Shouldn't Israel belong to Palestinians too, according to the covenant?

michardav

New member
I regular here, Rude Borris (thank you very much BTW), posted this link on another question http://www.sullivan-county.com/x/natives.htm Please note "By contrast, the Jews, despite 2000 years of persecution and forced conversions by various conquerors, have always been the majority population there" and " General Allenby, the commander of the British military forces, conquered Palestine in 1917/1918, only about 5000 Arabs resided there" Now if the population in 1920 was 700,000 (4/5 Muslim- 580,000 & 77,000 Christian)http://domino.un.org/UNISPAL.NSF/9a798adbf322aff38525617b006d88d7/349b02280a930813052565e90048ed1c?OpenDocument (thanks to jpeterborough moore for the link) and you subtract the 5000 Arabs, that means the vast majority if the population were Jews (converted forcefully to Islam 1450 years ago). So if the covenant says the land belongs to the sons of Abraham, Isaac and Jacob and if Palestinians, for the majority, were converted Jews (forcefully apparently- although there is no evidence of forced conversion at any time in Palestine) then shouldn't Israel belong to them?

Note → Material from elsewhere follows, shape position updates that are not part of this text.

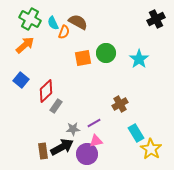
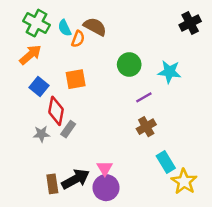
orange square: (83, 58) -> (76, 79), moved
cyan star: (139, 59) -> (169, 72), turned -30
blue square: (21, 80) -> (39, 86), moved
red diamond: (46, 91) -> (56, 111), turned -35
purple line: (94, 123) -> (144, 97), moved
gray star: (73, 129) -> (41, 134), moved
pink triangle: (96, 141) -> (105, 168), moved, turned -48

@mooch'ee I think the point Rudeborris and jpeterboroughmoore were trying to make is that Palestinians AREN'T Arab. That's been my point for years BTW. You still didn't answer the questions as phrased, though. IF the Palestinians are converted Jews as Rudeborris maintains, wouldn't they be entitled to the covenant? And as jpeterborough moore stated, 652,000 Palestinians (not counting Jews) were NOT Arab in 1920. Given a perfectly natural population growth, even without ONE Arab immigrant into Palestine it is perfectly feasible given the improvements the British brought to have a doubling of the population in a quarter century by purely natural means.